Sono un’insegnante della scuola media. Questo è il tempo delle gite scolastiche, ma io non me la sento più di accompagnare i ragazzi. Ci sono troppe responsabilità. E poi con i genitori di oggi le cose sono ancora più difficili perché sono molto ansiosi e per una sciocchezza sono pronti a sporgere denuncia. Mi dispiace per gli studenti, ma il gioco non vale la candela. Laura
Gentile Laura, comprendo bene il suo stato d’animo. Sono sempre di più gli insegnanti che decidono di non accompagnare i ragazzi ai viaggi di istruzione, che per questo motivo alcune volte non si possono nemmeno realizzare. Ed è un peccato, perché si tratta, per molti motivi, di esperienze importanti nella formazione di un ragazzo. Pensi solo al valore che hanno i soggiorni all’estero in un liceo linguistico. Ma è vero che il clima che si è creato nella scuola non aiuta.

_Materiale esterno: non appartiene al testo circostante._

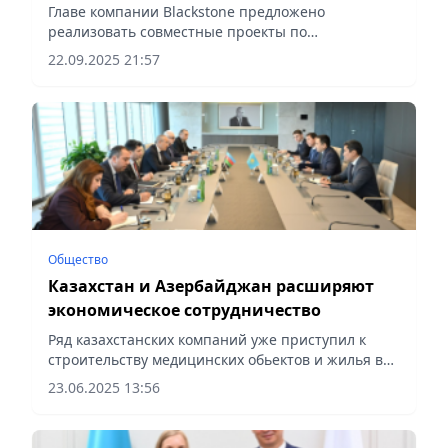
Шварцманом
Главе компании Blackstone предложено
реализовать совместные проекты по
строительству дата-центров в Казахстане,
22.09.2025 21:57
сообщает Vecher.kz.
Общество
Казахстан и Азербайджан расширяют
экономическое сотрудничество
Ряд казахстанских компаний уже приступил к
строительству медицинских обьектов и жилья в
Азербайджане, сообщает Vecher.kz.
23.06.2025 13:56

Lo Stato non dà più nessun riconoscimento economico ai docenti e le famiglie creano spesso una pressione eccessiva sugli insegnanti. Però una considerazione credo sia necessaria.
Se dovessimo pensare di non fare più le attività che presentano dei rischi, ci rimarrebbero poche cose, nella vita e nel lavoro. E anche chi fa educazione deve avere il coraggio di assumersi dei rischi. L’insegnante che “non se la sente” fa bene a non accompagnare i ragazzi, per evitare di far ricadere su di loro la propria ansia. Ma non possiamo tutti cedere alla paura delle responsabilità. Oltretutto, per chi riesce a viverli serenamente, i viaggi di istruzione sono un’esperienza bella e intensa, che rafforza il legame con gli studenti e, non a caso, rimane a lungo nella memoria di tutti. Per questo motivo, mi permetto di invitarla a considerare che, con la sua rinuncia, si priva di un rischio, ma forse anche di un piacere. E poi, come dice un proverbio cinese, “non ci si può rifiutare di mangiare solo perché c’è il rischio di restare soffocato”.